*GOAL OF THE EXERCISE*:
What lines below include the word "Coelhinho"? Copy each one.

Top of DATA SECTION

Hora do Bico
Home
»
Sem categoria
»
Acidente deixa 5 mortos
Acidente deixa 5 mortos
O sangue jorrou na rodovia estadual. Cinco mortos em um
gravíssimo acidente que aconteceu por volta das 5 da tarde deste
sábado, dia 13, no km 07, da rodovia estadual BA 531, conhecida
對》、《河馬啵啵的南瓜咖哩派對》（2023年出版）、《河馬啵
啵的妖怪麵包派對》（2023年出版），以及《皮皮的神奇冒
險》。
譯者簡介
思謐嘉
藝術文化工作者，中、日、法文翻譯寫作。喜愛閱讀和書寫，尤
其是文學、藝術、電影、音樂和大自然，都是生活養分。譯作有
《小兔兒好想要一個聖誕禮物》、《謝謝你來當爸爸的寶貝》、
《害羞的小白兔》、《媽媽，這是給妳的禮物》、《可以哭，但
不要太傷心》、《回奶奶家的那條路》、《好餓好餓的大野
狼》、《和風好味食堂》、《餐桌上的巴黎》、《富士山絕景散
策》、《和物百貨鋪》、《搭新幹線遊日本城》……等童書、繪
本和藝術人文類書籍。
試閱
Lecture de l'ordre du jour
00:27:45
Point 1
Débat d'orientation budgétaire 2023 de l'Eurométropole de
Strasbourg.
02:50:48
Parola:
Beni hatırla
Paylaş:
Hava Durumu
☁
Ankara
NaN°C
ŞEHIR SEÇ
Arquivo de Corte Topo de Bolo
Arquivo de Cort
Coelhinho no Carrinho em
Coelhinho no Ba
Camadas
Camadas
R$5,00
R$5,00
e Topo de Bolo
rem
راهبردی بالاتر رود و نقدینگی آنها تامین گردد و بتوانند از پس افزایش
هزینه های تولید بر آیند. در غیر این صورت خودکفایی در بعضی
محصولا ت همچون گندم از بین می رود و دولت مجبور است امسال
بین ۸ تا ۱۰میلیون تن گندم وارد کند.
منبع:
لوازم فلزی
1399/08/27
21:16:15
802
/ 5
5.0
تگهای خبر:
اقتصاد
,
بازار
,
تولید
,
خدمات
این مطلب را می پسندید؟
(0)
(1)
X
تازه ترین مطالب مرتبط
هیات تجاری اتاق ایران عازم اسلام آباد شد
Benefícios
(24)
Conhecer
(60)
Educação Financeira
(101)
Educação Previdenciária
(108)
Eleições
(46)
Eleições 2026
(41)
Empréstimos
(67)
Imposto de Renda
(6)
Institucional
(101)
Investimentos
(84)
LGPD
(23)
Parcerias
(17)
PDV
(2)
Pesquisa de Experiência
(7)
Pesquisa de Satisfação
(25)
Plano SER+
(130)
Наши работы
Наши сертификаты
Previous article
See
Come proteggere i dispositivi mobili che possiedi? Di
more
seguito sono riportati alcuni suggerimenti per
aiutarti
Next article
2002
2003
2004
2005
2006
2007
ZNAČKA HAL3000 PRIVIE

Bottom of DATA SECTION
Top of DATA SECTION

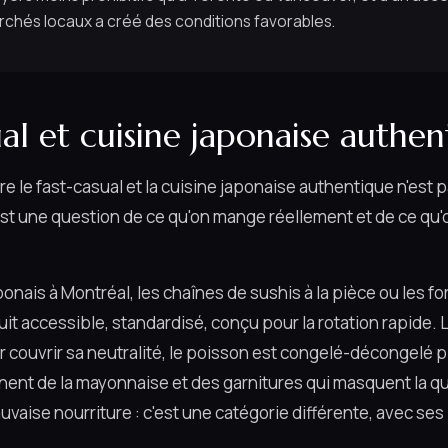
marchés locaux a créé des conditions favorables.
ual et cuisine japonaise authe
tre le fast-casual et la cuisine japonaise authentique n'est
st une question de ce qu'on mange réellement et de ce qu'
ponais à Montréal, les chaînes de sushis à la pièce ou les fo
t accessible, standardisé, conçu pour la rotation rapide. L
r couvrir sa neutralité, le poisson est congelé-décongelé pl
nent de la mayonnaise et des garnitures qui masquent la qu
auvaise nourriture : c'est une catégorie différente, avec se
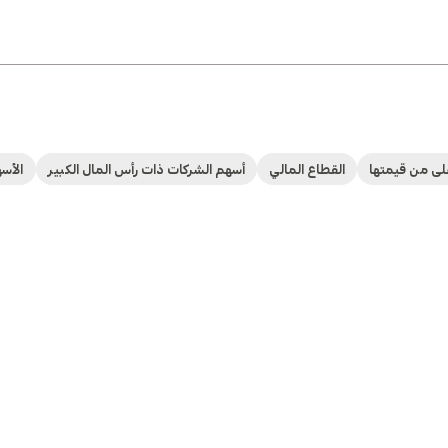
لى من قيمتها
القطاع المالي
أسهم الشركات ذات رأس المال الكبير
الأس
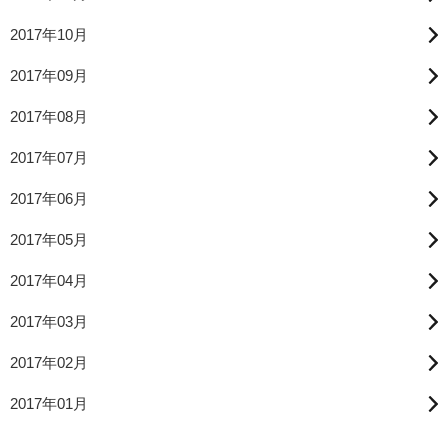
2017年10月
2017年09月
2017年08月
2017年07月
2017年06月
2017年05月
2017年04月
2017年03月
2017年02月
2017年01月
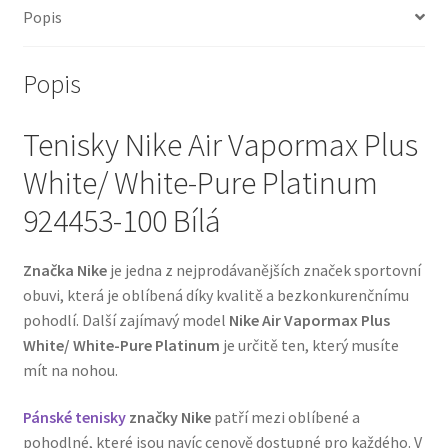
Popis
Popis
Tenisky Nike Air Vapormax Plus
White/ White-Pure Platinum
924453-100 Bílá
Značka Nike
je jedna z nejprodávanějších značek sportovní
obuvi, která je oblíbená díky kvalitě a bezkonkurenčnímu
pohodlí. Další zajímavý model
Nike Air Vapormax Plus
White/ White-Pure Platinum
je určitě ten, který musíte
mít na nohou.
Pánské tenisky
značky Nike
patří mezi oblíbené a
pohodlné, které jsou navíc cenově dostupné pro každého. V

Bottom of DATA SECTION

*TASK RESULT*:
Coelhinho no Carrinho em
Coelhinho no Ba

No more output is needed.